Several of the world’s most prominent independent music labels are scrambling to deal with the ramifications of the fire that devastated a Sony warehouse in North London earlier today. The facility, which was set ablaze as a result of riots spreading throughout England, housed the stock of PIAS, the largest distributor of independent labels in the United Kingdom. Over a hundred labels have been affected by the massive loss of stock, including Beggars Group, Sub Pop, Domino, Polyvinyl, Warp and Asthmatic Kitty.
“We lost around 100,000 units across all formats and the entire catalog,” Ninja Tune Head of International Jamie Collinson told Rolling Stone. “That’s the majority of our stock, although our international partners do hold significant amounts on certain titles. As far as we know so far, nothing is salvageable.” Though Collinson is optimistic that insurance will cover some of the costs, he’s unsure of how much to expect. “Riot damage is often not insured, but there may be options available to us. We’re looking into those now.”
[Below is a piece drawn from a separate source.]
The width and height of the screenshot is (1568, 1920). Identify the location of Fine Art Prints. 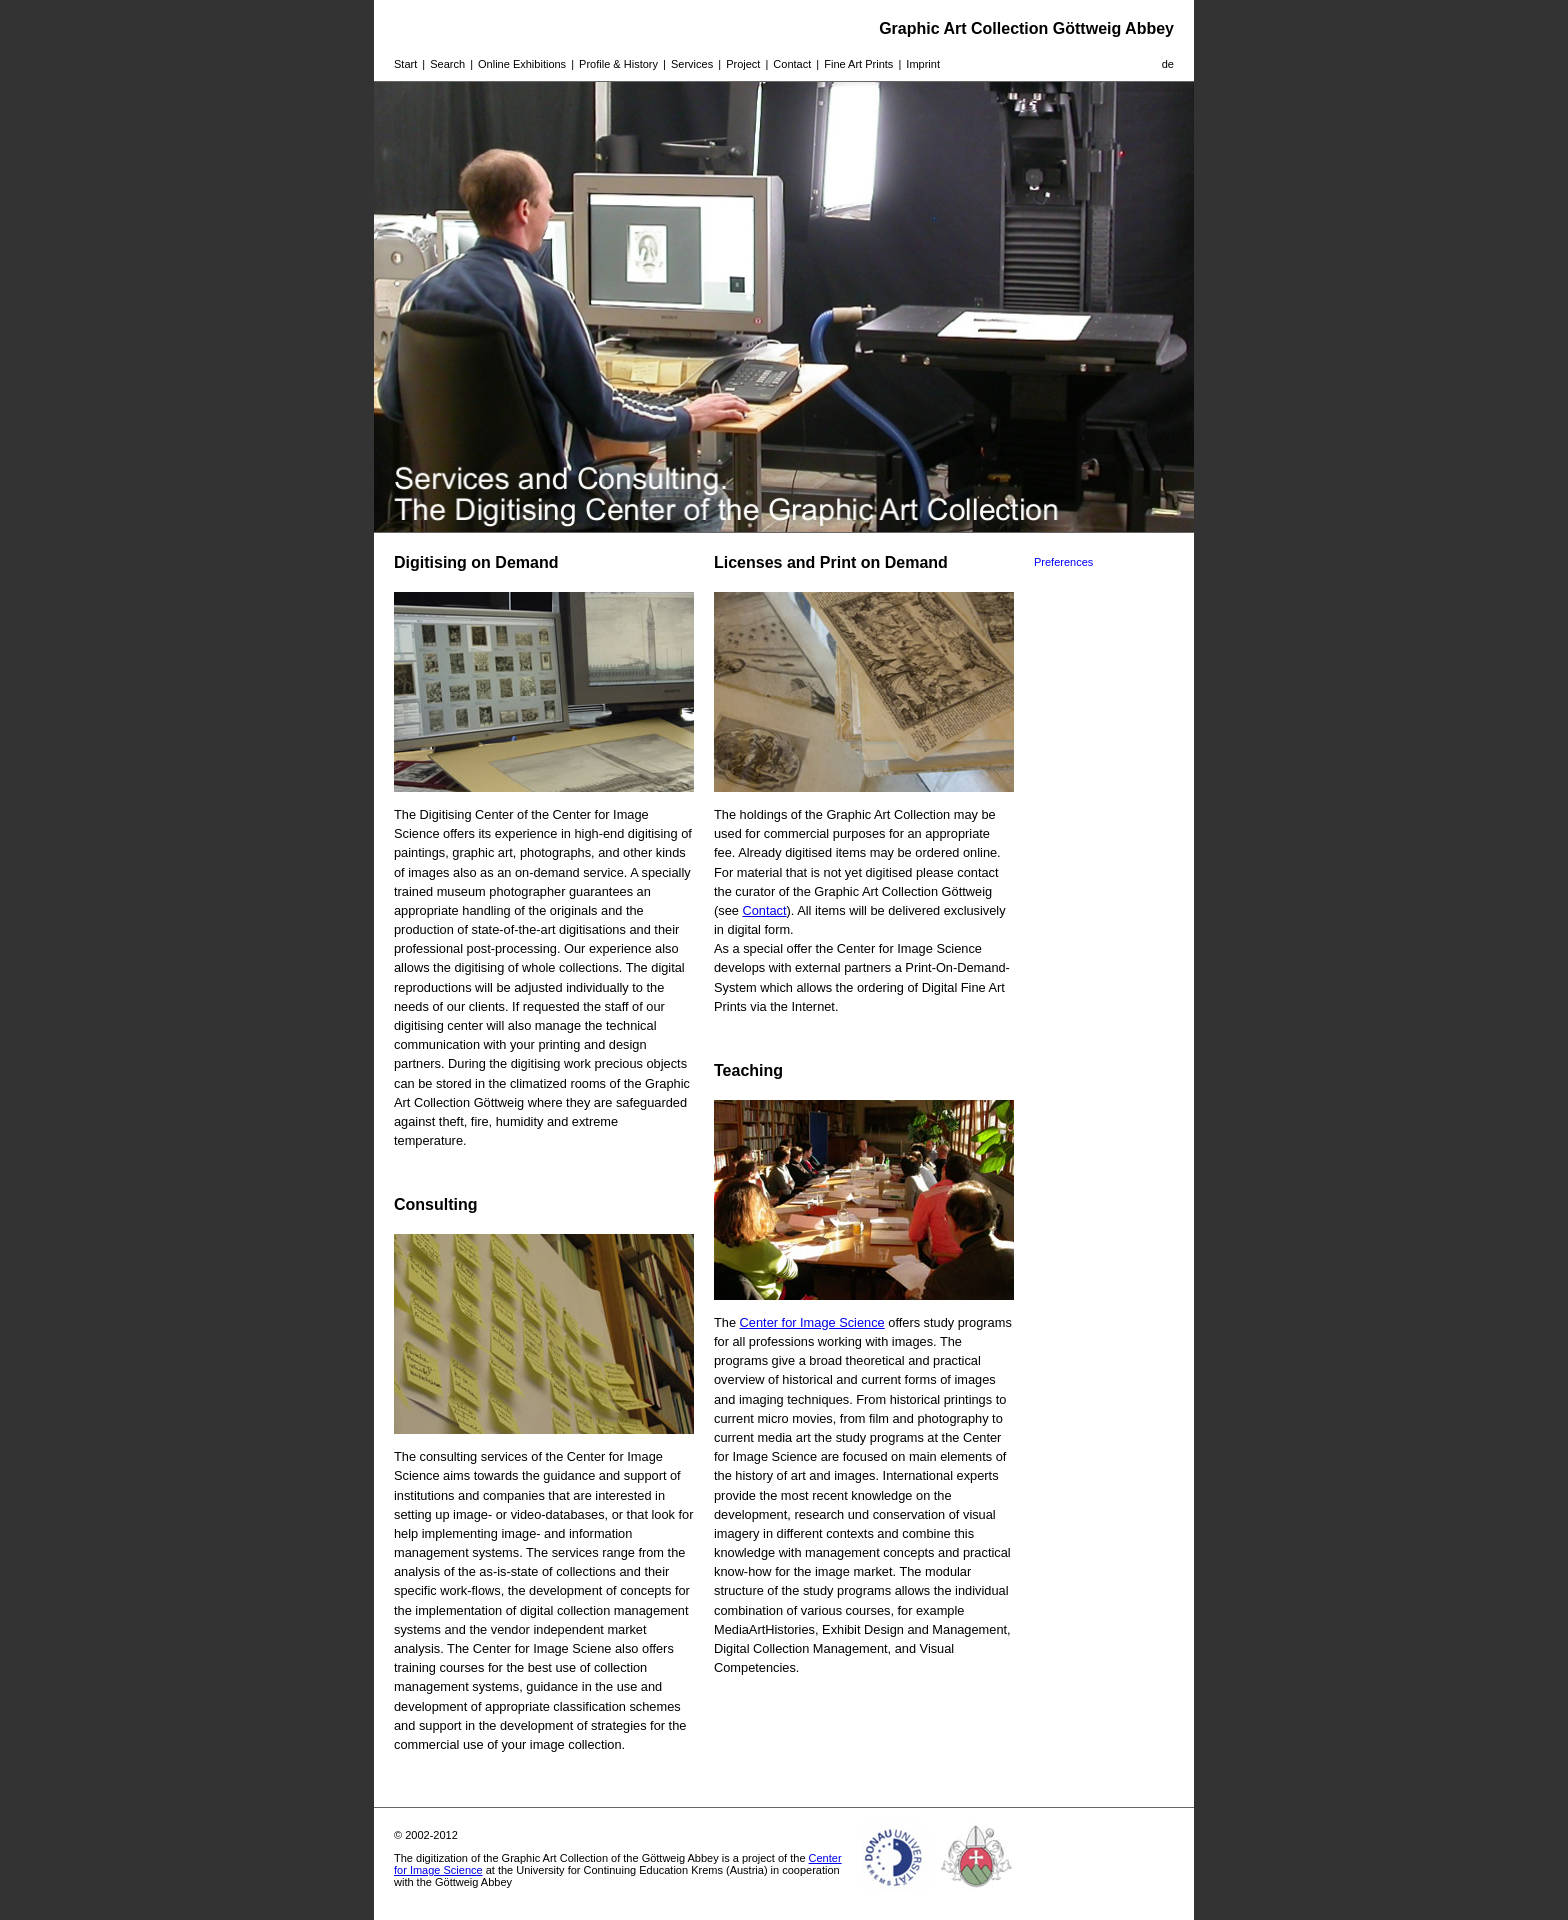 (858, 64).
Beggars Group, the label family that includes Matador, XL, 4AD, Rough Trade and True Panther, was hit especially hard by the destruction of the warehouse. In an interview with Pitchfork earlier today, Beggars chairman Martin Mills confirmed that the company lost their entire U.K. stock of approximately 750,000 items. Mills estimates that it will take ten days to replenish their stock of CDs and at least three months to manufacture new vinyl.
Ben Swanson, co-owner of Dead Oceans, Secretly Canadian and Jagjaguwar, says his label group has suffered some losses, but estimates that only 5-10 percent of their global inventory was destroyed in the fire. “It’s too early to tell how this will affect our business long term,” Swanson told Rolling Stone. “Short term, we have some records that have recently been released, or about to be released that will surely feel the brunt of the fire. For example, The War on Drugs has a new album coming out next week. We’ve been very excited about the response in the UK and its pretty devastating to think the CD and LP won’t be available.”
“Mostly I’m concerned about our records that are just now coming out, and how this will affect an already fragile physical market,” Swanson says. “It certainly won’t be the end of physical media in the U.K. as some are suggesting, but its a massive to blow to pretty much everyone up and down the chain – from bands to consumer and everyone in between.”